- [Problem]
Leaving all pictures aside, write out the records below precisely as given.

Extracted records
[Start of Attachment]
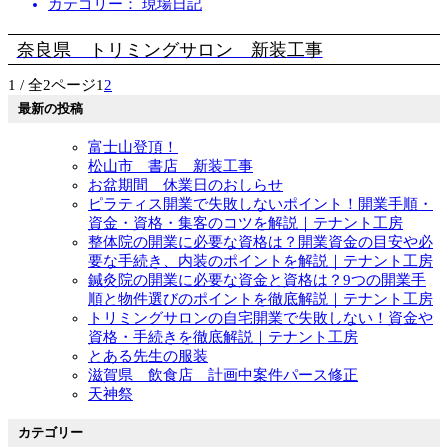
カテゴリー： 現場日記
奈良県 トリミングサロン 新装工事
1 / 全2ページ
1
2
最新の投稿
富士山登頂！
松山市 書店 新装工事
お盆期間 休業日のおしらせ
ピラティス開業で失敗しないポイント！開業手順・
資金・資格・集客のコツを解説｜テナント工房
整体院の開業に必要な資格は？開業資金の目安や必
要な手続き、内装のポイントを解説｜テナント工房
鍼灸院の開業に必要な資金と資格は？9つの開業手
順と物件選びのポイントを徹底解説｜テナント工房
トリミングサロンの自宅開業で失敗しない！資金や
資格・手続きを徹底解説｜テナント工房
とある先生の服装
滋賀県 飲食店 計画中案件パース修正
天神祭
カテゴリー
[End of Attachment]
- [Output of the task]
カテゴリー： 現場日記
奈良県 トリミングサロン 新装工事
1 / 全2ページ
1
2
最新の投稿
富士山登頂！
松山市 書店 新装工事
お盆期間 休業日のおしらせ
ピラティス開業で失敗しないポイント！開業手順・
資金・資格・集客のコツを解説｜テナント工房
整体院の開業に必要な資格は？開業資金の目安や必
要な手続き、内装のポイントを解説｜テナント工房
鍼灸院の開業に必要な資金と資格は？9つの開業手
順と物件選びのポイントを徹底解説｜テナント工房
トリミングサロンの自宅開業で失敗しない！資金や
資格・手続きを徹底解説｜テナント工房
とある先生の服装
滋賀県 飲食店 計画中案件パース修正
天神祭
カテゴリー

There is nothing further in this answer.